The answer must consist of every line in the records below that contains the string "Carney".

★ ★ ★ ★

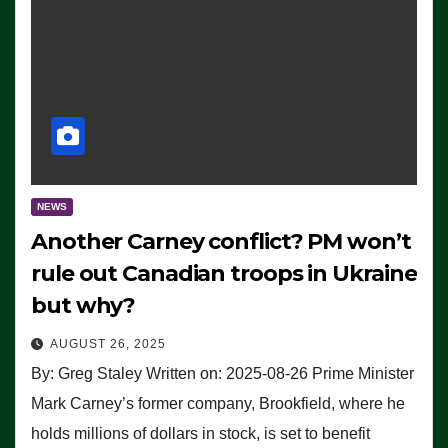
NEWS
Another Carney conflict? PM won’t
rule out Canadian troops in Ukraine
but why?
AUGUST 26, 2025
By: Greg Staley Written on: 2025-08-26 Prime Minister
Mark Carney’s former company, Brookfield, where he
holds millions of dollars in stock, is set to benefit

★ ★ ★ ★

#### Result for this exercise:
Another Carney conflict? PM won’t
Mark Carney’s former company, Brookfield, where he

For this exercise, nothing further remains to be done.